More than nine out of 10 Muslims said their faith was important in their lives, while the figure was 86% for Hindus and 66% for Christians.

Islam is the world's second-largest religion - behind Christianity and ahead of Hinduism, the third largest.

Experts have different theories about why Muslims appear to be more religious than members of other global faiths - and contrasting views on whether to fear the depth of Muslims' commitment to their faith.

One explanation lies in current affairs, says Azyumardi Azra, an expert on Islam in Indonesia, the world's most populous Muslim majority country.

Many Muslims increasingly define themselves in contrast with what they see as the Christian West, says Azra, the director of the graduate school at the State Islamic University in Jakarta.

"When they confront the West that they perceive or misperceive as morally in decline, many Muslims feel that Islam is the best way of life. Islam for them is the only salvation," he says.

That feeling has been strengthened by recent international events, since more Muslims perceive a "growing conflict between Islam and the so-called West," he says.

"Unfortunately this growing attachment to Islam among Muslims in general has been used and abused by literal-minded Muslims and the jihadists for their own purposes," he says.

But other experts say that deep religious commitment doesn't necessarily lead to violence.

"Being more religious doesn't necessarily mean that they will become suicide bombers," says Ed Husain, a former Islamist who is now a Middle East expert at the Council on Foreign Relations in New York.

In fact, Husain argues that religious upbringing "could be an antidote" to radicalism.

The people most likely to become Islamist radicals, he says, are those who were raised without a religious education and came to Islam later, as "born-agains."

Muslims raised with a grounding in their religion are better able to resist the distortions of Islam peddled by recruiters to radical causes, some experts like Husain argue, making them less likely to turn to violence.

The depth of the Muslim commitment to Islam is not only a matter of theology and current events, but of education and history, as well, other experts say.

"Where religion is linked into the state institutions, where religion is deeply ingrained from childhood, you are getting this feeling that 'My way is the only way,'" says Fiyaz Mughal, the director of Faith Matters, a conflict-resolution organization in London.

The Ipsos-Mori survey results included two countries with a strong link between religion and the state: Legally Muslim Saudi Arabia, which calls itself the guardian of Islam's two holiest sites, Mecca and Medina; and Indonesia, home of the world's largest Muslim population.

The third majority Muslim country in the study is Turkey, which has a very different relationship with religion.

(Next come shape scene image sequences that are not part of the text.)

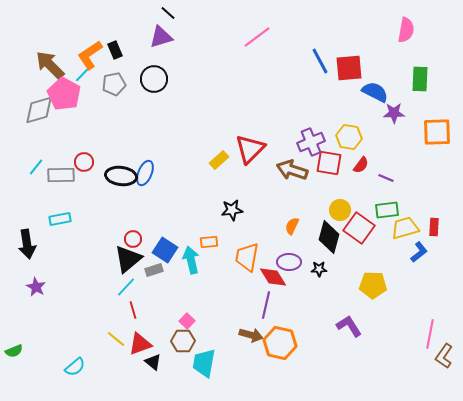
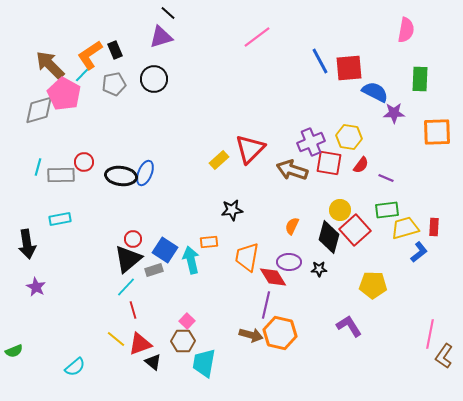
cyan line at (36, 167): moved 2 px right; rotated 24 degrees counterclockwise
red square at (359, 228): moved 4 px left, 2 px down; rotated 12 degrees clockwise
orange hexagon at (280, 343): moved 10 px up
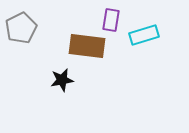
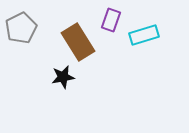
purple rectangle: rotated 10 degrees clockwise
brown rectangle: moved 9 px left, 4 px up; rotated 51 degrees clockwise
black star: moved 1 px right, 3 px up
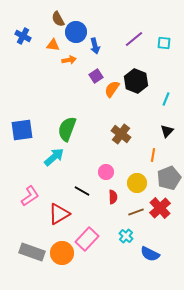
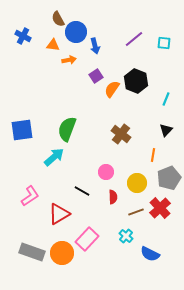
black triangle: moved 1 px left, 1 px up
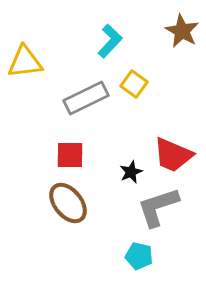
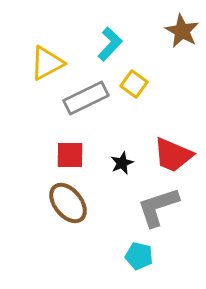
cyan L-shape: moved 3 px down
yellow triangle: moved 22 px right, 1 px down; rotated 21 degrees counterclockwise
black star: moved 9 px left, 9 px up
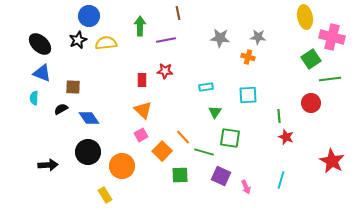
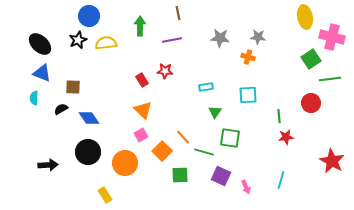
purple line at (166, 40): moved 6 px right
red rectangle at (142, 80): rotated 32 degrees counterclockwise
red star at (286, 137): rotated 28 degrees counterclockwise
orange circle at (122, 166): moved 3 px right, 3 px up
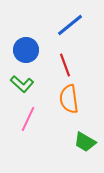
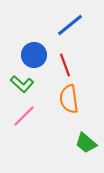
blue circle: moved 8 px right, 5 px down
pink line: moved 4 px left, 3 px up; rotated 20 degrees clockwise
green trapezoid: moved 1 px right, 1 px down; rotated 10 degrees clockwise
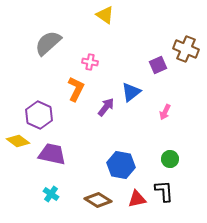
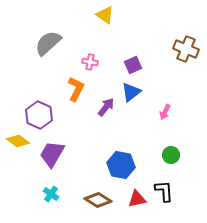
purple square: moved 25 px left
purple trapezoid: rotated 72 degrees counterclockwise
green circle: moved 1 px right, 4 px up
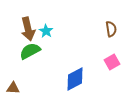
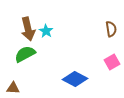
green semicircle: moved 5 px left, 3 px down
blue diamond: rotated 55 degrees clockwise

It was founded after World War I as a legally secular country. But despite generations of trying to separate mosque and state, Turkey is now governed by an Islam-inspired party, the AKP.

Turkey's experience shows how difficult it can be to untangle government and religion in Muslim majority countries and helps explain the Muslim commitment to their religion, says Azyumardi Azra, the Indonesia expert. He notes that there has been no "Enlightenment" in Islam as there was in Europe in the 17th and 18th centuries, weakening the link between church and state in many Christian countries.

"Muslim communities have never experienced intense secularization that took place in Europe and the West in general," says Azra. "So Islam is still adhered to very strongly."

But it's not only the link between mosque and state in many Muslim majority countries that ties followers to their faith, says professor Akbar Ahmed, a former Pakistani diplomat who has written a book about Islam around the world. Many Muslims feel a deep personal connection to the founder of their faith, the prophet Muhammad, he says.

Prophet Muhammad isn't simply a historical figure to them, but rather a personal inspiration to hundreds of millions of people around the world today.

"When a Muslim is fasting or is asked to give charity or behave in a certain way, he is constantly reminded of the example set by the prophet many centuries ago," argues Ahmed, the author of Journey Into Islam: The Crisis of Globalization.

His book is based on interviews with Muslims around the world, and one thing he found wherever he traveled was admiration for Muhammad.

"One of the questions was, 'Who is your role model?' From Morocco to Indonesia, it was the prophet, the prophet, the prophet," says Ahmed, the Ibn Khaldun Chair of Islamic Studies at American University in Washington.

Political scientist Farid Senzai, director of research at the Institute for Social Policy and Understanding in Washington, raised questions about the survey's findings.

"Look at the countries that are surveyed - Saudi Arabia, Indonesia and Turkey," he says. "There are about 300 million Muslims in those three countries, (who make up) about 20% of Muslims globally."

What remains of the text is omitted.